Closed
Bug 756549
Opened 13 years ago
Closed 13 years ago
Sync updates cause explosive memory usage leading to OOM
Categories
(Firefox :: Sync, defect)
Tracking
()
RESOLVED
WORKSFORME
People
(Reporter: gcp, Assigned: till)
References
(Blocks 1 open bug)
Details
(Keywords: regression, Whiteboard: [MemShrink][js:p0])
Situation: I came back after a workweek in London where I used Android Nightlies with Sync extensively, and had a desktop Firefox Beta on the laptop I used.
On my desktop machine at home, which has Desktop Nightlies, Firefox started crashes every 2 minutes. When it didn't crash, I got a Sync error, even though status.mozilla.com claims Sync is working fine.
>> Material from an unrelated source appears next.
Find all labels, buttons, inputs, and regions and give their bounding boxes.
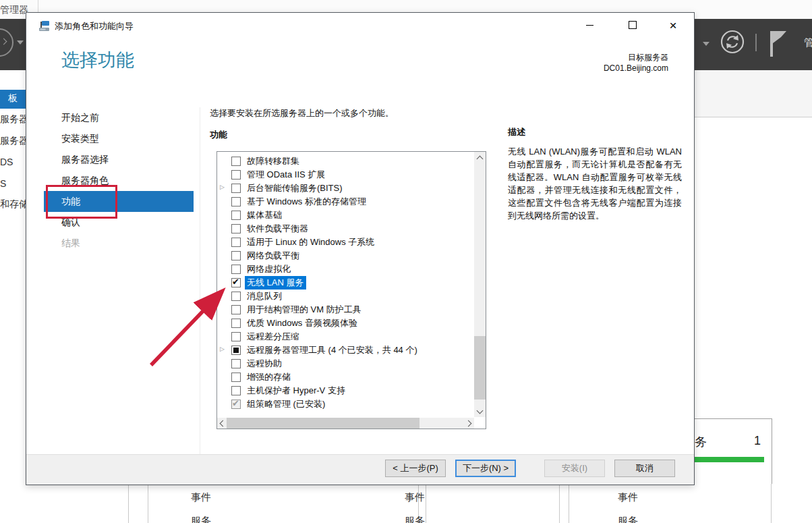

Looking at the Error Console, I see the following errors:
Timestamp: 18/05/2012 20:58:53
Error: out of memory
Source File: resource://services-sync/record.js
Line: 638
Timestamp: 18/05/2012 20:58:53
Error: [Exception... "NS_ERROR_XPC_JAVASCRIPT_ERROR_WITH_DETAILS" nsresult: "0x80570021 (NS_ERROR_XPC_JAVASCRIPT_ERROR_WITH_DETAILS)" location: "JS frame :: resource:///modules/services-sync/resource.js :: Channel_onStopRequest :: line 528" data: no]
Source File: resource:///modules/services-sync/resource.js
Line: 528
I did a test, looking at memory usage in Windows Task Manager, which was stable at 400M. When I click the "Retry Sync" (Or whatever the button is called when you get the sync failed message), memory usage immediately increases very rapidly after which Firefox crashes due to OOM.
Comment 1•13 years ago
|
||
Asa also observed this:
12:37:22 < Asa> rnewman: I'm OOMing repeatedly and that was after a failed sync connection. I think it's sync killing Firefox. What can I do? (nightly, windows 7)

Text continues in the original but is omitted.